We don't know the width of the canals, but if we're talking 4000 miles ~= 6400km, that means roughly a 10 metre span on average.
What nobody seems to have mentioned is the cost. 35 million panels, even at $100 each, is $3.5 billion. That's without 4,000 miles of supporting structure, or the inverters, or the electrical interconnections.
Still - a lot cheaper than HS2, and probably more benefit. (Thinks: train tracks are uncovered most of the time. You could lay solar panels on the sleepers?!)
Irrigation in California, especially Central Valley, is an example of abuse of a scarce resource: water. If there is less irrigation, you need fewer canals for the water and will thus lose less to evaporation.
In the meantime by all means cover the canals. Also, install panels over the fruit trees in the above mentioned Central Valley and elsewhere. This will provide power for the warms and protect the trees
"Because the microclimate adjacent to irrigation canals is somewhat cooler than the surrounding air, TID said the project will also keep solar panels cool, fighting heat-based efficiency losses. "
Not to rain on their parade, but the reason for the cooler microclimate is due to the evaporative cooling effect of the water.

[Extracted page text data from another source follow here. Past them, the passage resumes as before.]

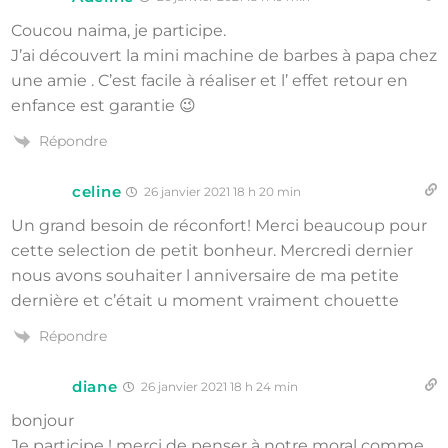
Coucou naima, je participe.
J’ai découvert la mini machine de barbes à papa chez
une amie . C’est facile à réaliser et l’ effet retour en
enfance est garantie 😉
Répondre
celine
26 janvier 2021 18 h 20 min
Un grand besoin de réconfort! Merci beaucoup pour
cette selection de petit bonheur. Mercredi dernier
nous avons souhaiter l anniversaire de ma petite
dernière et c’était u moment vraiment chouette
Répondre
diane
26 janvier 2021 18 h 24 min
bonjour
Je participe ! merci de penser à notre moral comme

Assuming the cover results in a greatly reduced amount of evaporation, the microclimates will be greatly reduced in size and delta temp.
On the other hand, having slowly moving water somewhat close to the back sides of the PV arrays does create an opportunity: a network of tubing on the backsides, and the occasional PV powered pump, can circulate water from the cooler canal water, chill down the PVs, and deposit the warmer water back into the canal.
Tests would need to be done to see whether the cooling is worth the extra $ - maybe just have the little pumps run in the summer?